動労千葉はこの攻撃と闘い、5度のストライキを打ち、4月実施をストップさせた。車両の安全管理は鉄道会社自らが行う、という当たり前のことを守り抜いたのである。
ところで現在JRでは、駅の窓口業務などの大半に契約社員が配置されている。給料はJR正社員の半分程度であり、契約は1年ごと、5年以内に正社員登用試験に合格しなければ解雇される。合格率は3割以下だが試験とは名ばかり、会社に都合のいい人物しか採用されない。あきれたことに「組合活動をすれば正社員にしない」方針だというのだ。
しかし「会社の査定を気にしていたら文句も言えない。

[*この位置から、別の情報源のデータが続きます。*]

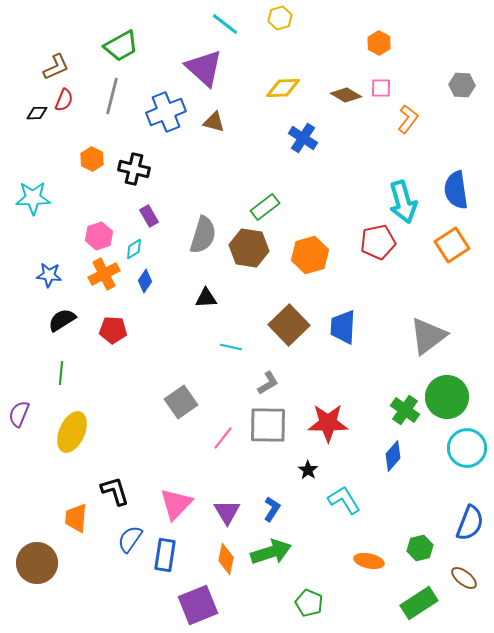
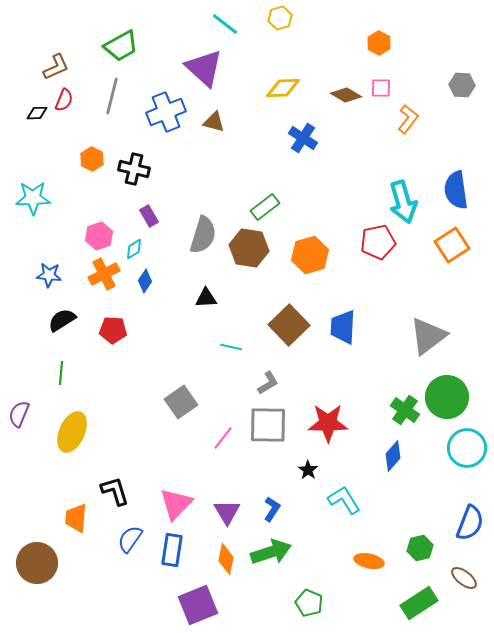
blue rectangle at (165, 555): moved 7 px right, 5 px up
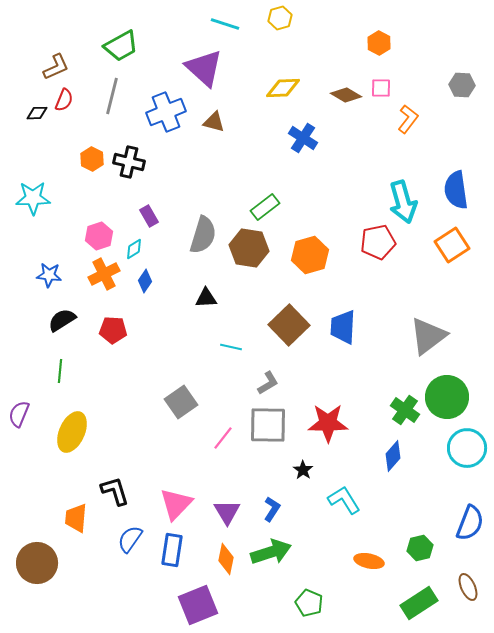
cyan line at (225, 24): rotated 20 degrees counterclockwise
black cross at (134, 169): moved 5 px left, 7 px up
green line at (61, 373): moved 1 px left, 2 px up
black star at (308, 470): moved 5 px left
brown ellipse at (464, 578): moved 4 px right, 9 px down; rotated 28 degrees clockwise
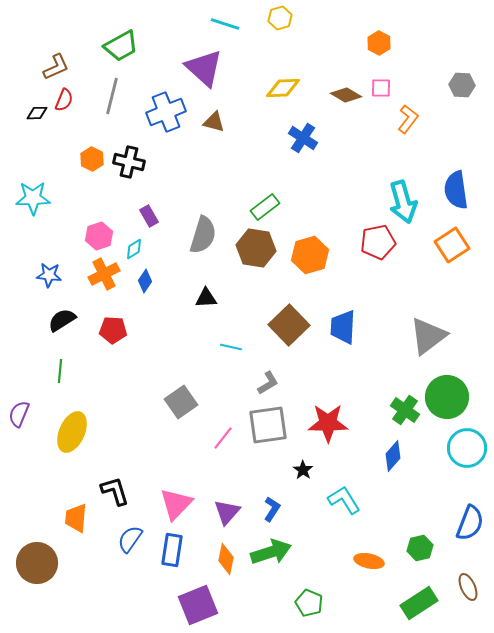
brown hexagon at (249, 248): moved 7 px right
gray square at (268, 425): rotated 9 degrees counterclockwise
purple triangle at (227, 512): rotated 12 degrees clockwise
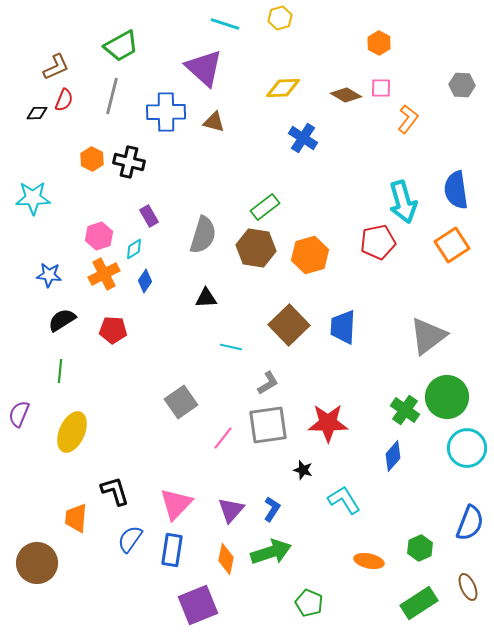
blue cross at (166, 112): rotated 21 degrees clockwise
black star at (303, 470): rotated 18 degrees counterclockwise
purple triangle at (227, 512): moved 4 px right, 2 px up
green hexagon at (420, 548): rotated 10 degrees counterclockwise
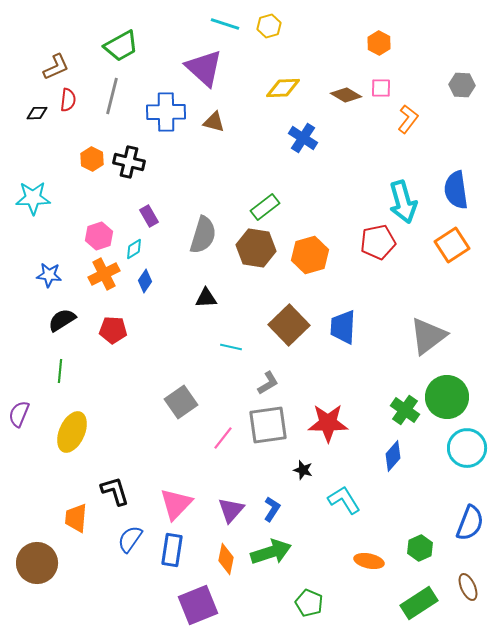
yellow hexagon at (280, 18): moved 11 px left, 8 px down
red semicircle at (64, 100): moved 4 px right; rotated 15 degrees counterclockwise
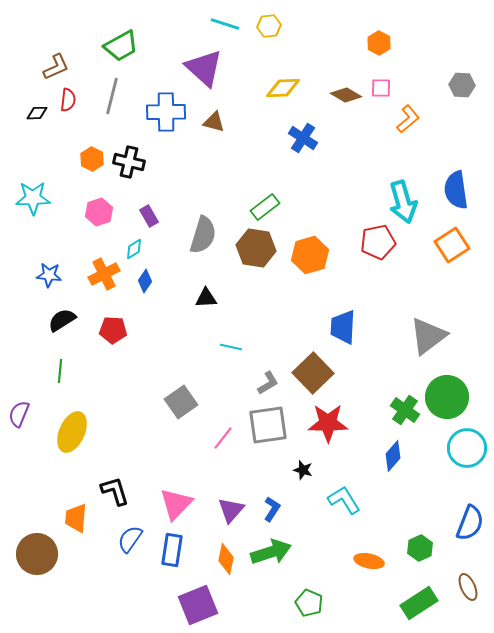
yellow hexagon at (269, 26): rotated 10 degrees clockwise
orange L-shape at (408, 119): rotated 12 degrees clockwise
pink hexagon at (99, 236): moved 24 px up
brown square at (289, 325): moved 24 px right, 48 px down
brown circle at (37, 563): moved 9 px up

声を大にして反対といいたい」と、労組に加入する若手が増えているという。動労千葉にも最近6人の青年が加入し、共にストライキを闘ったという(以上、【たたかう労働組合の全国ネットワークをつくろう!】の11・7集会告知ビラより引用)。是非とも動労千葉には、JR内の非正規雇用労働者にも組織を広げてほしいものだ。

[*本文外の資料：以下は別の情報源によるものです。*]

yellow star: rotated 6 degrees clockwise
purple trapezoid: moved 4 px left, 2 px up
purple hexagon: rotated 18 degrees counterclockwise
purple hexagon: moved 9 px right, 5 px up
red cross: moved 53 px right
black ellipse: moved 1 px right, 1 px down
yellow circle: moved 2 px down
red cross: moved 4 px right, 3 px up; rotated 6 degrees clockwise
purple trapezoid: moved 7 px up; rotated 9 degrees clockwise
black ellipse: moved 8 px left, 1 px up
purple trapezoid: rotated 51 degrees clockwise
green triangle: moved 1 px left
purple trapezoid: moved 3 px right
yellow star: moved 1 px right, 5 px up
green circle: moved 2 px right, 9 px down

■ 続いて、【国鉄分割・民営化に反対し、1047名解雇撤回闘争を支援する全国運動】の呼びかけ人の方々、動労千葉争議団、国労闘争団、JP労組、自治体労働者、動労千葉を支援する会、東京武蔵野病院で不当解雇を撤回させた【精研労組】、ショックアブゾーバなどのメーカー「SHOWA」埼玉工場の派遣切りと戦う【さいたまユニオン行田分会】などが発言。斎藤郁真委員長率いる法政大学文化連盟も登場した。そして閉会挨拶、行動提起、「インターナショナル」の合唱、団結ガンバローを叫び、いよいよデモ。
デモ待機中
銀座に出て東京駅前を通る定番コース
オジャマモンが入居してたビルのあたりで、事情は分からんが一人弾圧されたらしい。去年と違って右翼は遠くに追い払われたようで、街宣車のガナリ声も全く聞こえなかった。解散地点の常盤橋公園で、韓国など各国の労組の皆さんと握手。これも恒例だが最後に待ち構える動労千葉田中委員長とも堅く握手を交わした。皆さんお疲れさまでした。このあと打ち上げしたけど、そこそこ飲んでお開きになりました。日曜の夜だからね。また明日から団結してガンバロー!!